• **Saved data entries**
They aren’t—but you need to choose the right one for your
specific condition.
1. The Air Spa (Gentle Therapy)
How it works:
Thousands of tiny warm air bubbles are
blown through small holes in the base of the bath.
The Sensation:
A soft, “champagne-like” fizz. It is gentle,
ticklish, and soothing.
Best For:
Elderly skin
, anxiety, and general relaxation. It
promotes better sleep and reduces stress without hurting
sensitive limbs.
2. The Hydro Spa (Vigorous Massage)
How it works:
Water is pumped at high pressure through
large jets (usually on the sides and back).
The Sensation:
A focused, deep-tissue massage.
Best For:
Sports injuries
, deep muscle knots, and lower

• **What to work on**
All of the entries should be output exactly as they appear above.

• **Exercise result**
They aren’t—but you need to choose the right one for your
specific condition.
1. The Air Spa (Gentle Therapy)
How it works:
Thousands of tiny warm air bubbles are
blown through small holes in the base of the bath.
The Sensation:
A soft, “champagne-like” fizz. It is gentle,
ticklish, and soothing.
Best For:
Elderly skin
, anxiety, and general relaxation. It
promotes better sleep and reduces stress without hurting
sensitive limbs.
2. The Hydro Spa (Vigorous Massage)
How it works:
Water is pumped at high pressure through
large jets (usually on the sides and back).
The Sensation:
A focused, deep-tissue massage.
Best For:
Sports injuries
, deep muscle knots, and lower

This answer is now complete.